ISSN: 1391 - 0531
Sunday February 17, 2008
Vol. 42 - No 38
News  

An Island in the Sun; a tribute from a friendly foe

Today marks the 70th anniversary of the birth of one of Sri Lanka’s most charismatic personalities in recent times, Upali Wijewardene, who mysteriously disappeared 25 years ago on February 13, 1983 and was later pronounced dead. Indeed, Upali Wijewardene rose so fast and so far that there was a widespread belief he was being groomed and would be fit even for the executive presidency.

Upali Wijewardene

As a tribute to him we republish today a glowing appreciation carried in the popular Weekend of Independent Newspapers Ltd. Though the INP was a rival group, the article demonstrated the healthy competition between the two independent newspaper groups of that era.

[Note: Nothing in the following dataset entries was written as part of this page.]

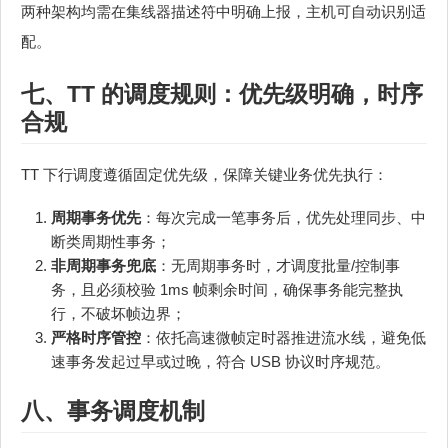
两种架构均需在集线器描述符中明确上报，主机可自动识别适
配。
七、TT 的调度规则：优先级明确，时序
合规
TT 下行调度遵循固定优先级，保障关键业务优先执行：
周期事务优先
：每次完成一笔事务后，优先处理同步、中
断类周期性事务；
非周期事务兜底
：无周期事务时，才调度批量/控制事
务，且必须校验 1ms 帧剩余时间，确保事务能完整执
行，不破坏帧边界；
严格时序管控
：依托高速微帧定时器推进流水线，避免低
速事务发起过早或过晚，符合 USB 协议时序规范。
八、事务调度机制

The Weekend article, published on New Year’s day 1984, said that Upali Wijewardene would be Lanka’s uncontested Personality of the Year though ironically the Upali Newspapers Group which Mr. Wijewardene launched had named the then President J.R. Jayewardene as the Personality of the Year in a reader poll they themselves had conducted that year.

The Weekend newspaper tribute went like this:

“No account of the “Year 1983” would be complete without the mention of a person who, though absent since that fateful Sunday February 13, still continues to loom large in the collective mind of Sri Lanka.

“He is of course that dashing, brilliant outgoing business tycoon – the greatest that Mother Lanka produced. We write of Philip Upali Wijewardene – confectioner, plantation giant, landed proprietor, director of private and public companies here and abroad, car maker, industrialist, publisher and racing sportsman.

“Indeed he embraced almost every section of Lankan life – from the toddler who delights in sweets, the lover who finds chocolates so enchanting a gift, the young music fan to whom the Upali cassette recorder brings so many happy hours, the traveller who but for Upali’s car, would be queuing long hours for buses and to the man of the world who wants to know and to whom his newspapers bring so much information and humour.

“Indeed Sri Lankans read, hear, travel, eat and even bet from things he makes or owns. “No wonder though he is in the missing persons list for well nigh ten months, people still talk of him and news about him continues to dominate the public mind.

“Wherever and whenever the islanders gather, whether in the village kopi kades or the town bars and restaurants or the city’s clubs or in the drawing rooms of the rich and the mighty, that ultimately veers around Upali -- his works and the mystery of his disappearance.

“Were he to return today and read all what people have said of him since February, he would be the first to shrug off this testimony to his popularity and indispensability. For all his extrovert postures he is at heart a very shy person.

“But he would, I am sure, have been pleased to know that had he cared to even shyly and slightly allowed himself to be nominated, he would indeed be widely acclaimed as Lanka’s uncontested undoubtedly Personality of the Year.”